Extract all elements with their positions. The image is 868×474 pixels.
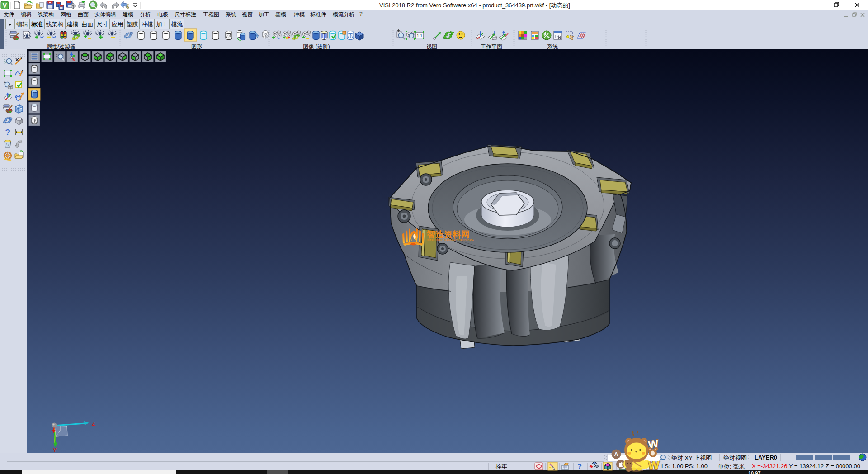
svg-text:?: ? — [5, 128, 10, 137]
svg-text:V: V — [3, 2, 7, 9]
svg-text:Z: Z — [92, 421, 95, 427]
svg-text:A: A — [614, 451, 618, 458]
svg-text:?: ? — [577, 462, 582, 471]
svg-text:Y: Y — [53, 447, 57, 453]
svg-text:W: W — [648, 459, 660, 472]
svg-text:1:1: 1:1 — [417, 33, 423, 38]
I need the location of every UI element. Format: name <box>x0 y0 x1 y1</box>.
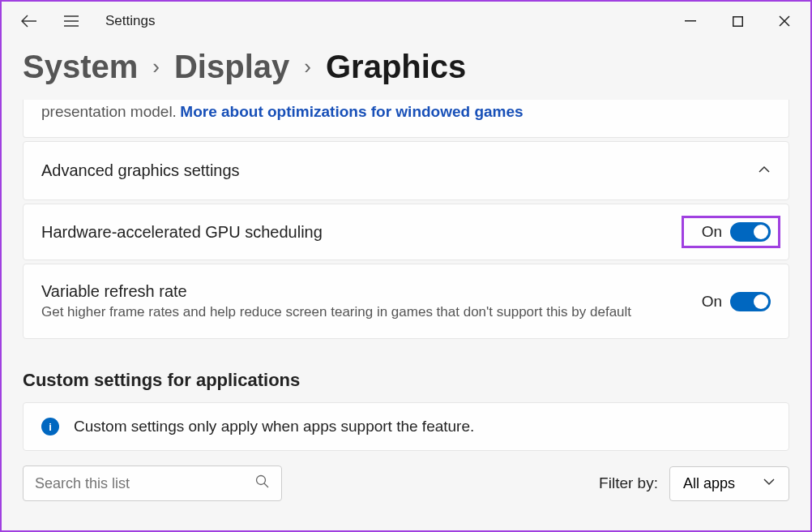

* _WHAT YOU NEED TO DO_: Could you restate every entry above word for word, leaving out the pictures?

* _ANSWER SECTION_:
Extract all elements with their positions. The image is 868×474 pixels.
svg-text:?: ? — [5, 128, 10, 137]
svg-text:V: V — [3, 2, 7, 9]
svg-text:Z: Z — [92, 421, 95, 427]
svg-text:A: A — [614, 451, 618, 458]
svg-text:?: ? — [577, 462, 582, 471]
svg-text:Y: Y — [53, 447, 57, 453]
svg-text:W: W — [648, 459, 660, 472]
svg-text:1:1: 1:1 — [417, 33, 423, 38]
I need the location of every UI element. Format: name <box>x0 y0 x1 y1</box>.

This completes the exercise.